Last stop on the Caribbean extravaganza is St Lucia, a bit further south and hopefully a bit warmer and drier. Unlike Dominica, there’s an international airport here so we can fly back direct to the UK rather than experience the rural journey back to Antigua by LIAT. “Luggage In Another Terminal”. “Leave In’ Any Time”. Their reputation goes before them.
We break the habit of a lifetime by staying somewhere which expects “a collared shirt and slacks or Bermuda shorts” for dinner. We’ll happily dress up for a restaurant that’s really gone to town on food – if they’ve made the effort, so should we. But in the Caribbean?? It better be good.
None of these Caribbean islands can be described as wealthy. Strip away the secluded, luxury resorts and you find the local population is poor, with simple infrastructure frequently destroyed or disrupted by hurricanes or tropical storms. Unlike, say, Africa though, the costs here are geared to wealthy tourists. Take a local bus (basically mini coaches which stop on request) and it’s cheap, maybe USD$4; take a taxi and it’s USD$70. Airport to resort USD$115.
We arrive after a journey on a rather bumpy road – the last couple of miles probably. It’s seriously bumpy, a mountain track which our taxi driver takes very slowly. We arrive at Anse, which announces its presence spelled out in huge letters much like the famed Hollywood sign, only lit up in colour. You can’t miss it. On the other side of track an equally prominent sign for the Jade Mountain hotel, in the same ownership. A shrinking violet it ain’t. We are given a welcome drink and an exam in form filling. Pages and pages. Address, ages, passports, credit card, damage and liability waivers. We think one was a contract to purchase but what we really want is dinner.
There’s lots to do, some complimentary, others for a charge, as “trips” usually are. We enjoy snorkeling right off the beach. We sit under a straw umbrella with a little yellow flag on a pole to summon life saving sustenance – cocktails, snacks, whatever you need is “no problem”. As we arrived in our room for the first time, huge with one wall missing and a view across the bay, we burst out laughing; we’ve never done anything like this before.
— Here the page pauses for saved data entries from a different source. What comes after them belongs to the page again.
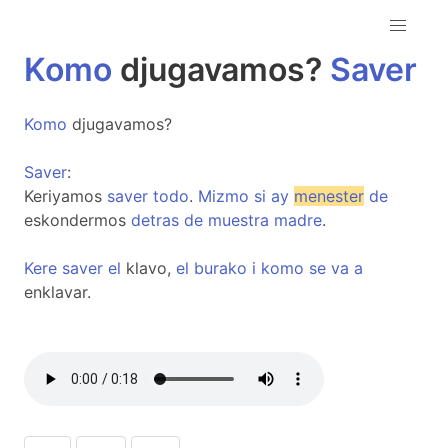
Komo
djugavamos?
Saver
Komo
djugavamos?
Saver
:
Keriyamos
saver
todo
.
Mizmo
si
ay
menester
de
eskondermos
detras
de
muestra
madre
.
Kere
saver
el
klavo,
el
burako
i
komo
se
va
a
enklavar.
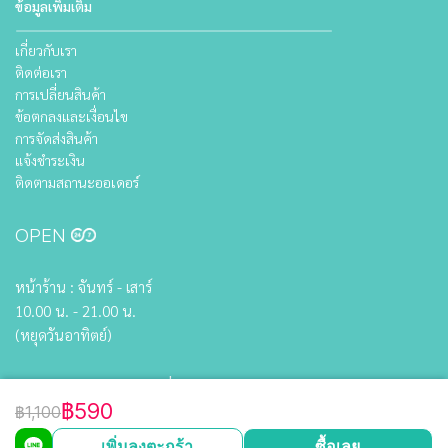
ข้อมูลเพิ่มเติม
เกี่ยวกับเรา
ติดต่อเรา
การเปลี่ยนสินค้า
ข้อตกลงและเงื่อนไข
การจัดส่งสินค้า
แจ้งชำระเงิน
ติดตามสถานะออเดอร์
OPEN
หน้าร้าน : จันทร์ - เสาร์
10.00 น. - 21.00 น.
(หยุดวันอาทิตย์)
: ตลอด 24 ชั่วโมง
Online
฿590
฿1,100
เพิ่มลงตะกร้า
ซื้อเลย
You could imagine it being a luxurious beached cruise ship, everything on hand. We look for the escape tunnel but by the end of the first morning we’re hooked; we can survive for three days.
There are several restaurants and bars and we’re given a familiarisation tour to acquaint us with the facilities. Basically everything is “no problem” and someone is on hand for the guests’ every whim. And especially to ensure outsiders don’t breach the barricades. The food is excellent and varied, a mixture of international with local spices and influences, as well an an Indian-themed restaurant as part of the Beach Bar. The birds are a constant menace and you’re given little waster pistols to scare them off.
Whilst we’re there it’s Valentines Day. Little white gazebos are erected on the beach for those who’ve been prepared to pay the $500 or so supplement to dine on the beach (not us). It’s not perfect weather, the clouds rolling in, but it will be memorable. A couple we meet have been into Soufriere to shop for bottles of wine to drink in their room, so shocked are they by the minimum $65+20% tax and service it costs for the least expensive bottle wine here. There are some rooms here upwards of $1,145 a night, perhaps you shouldn’t be shocked at the drinks prices. Cocktails are USD$14+20% tax and service.
The “probably never again” beach resort Anse Chasanet
…and their sister resort up the hill Jade Mountain. We’re sure it’s fabulous inside looking out, but from the outside looking in, it’s like the recently demolished Gateshead car park featured in Get Carter.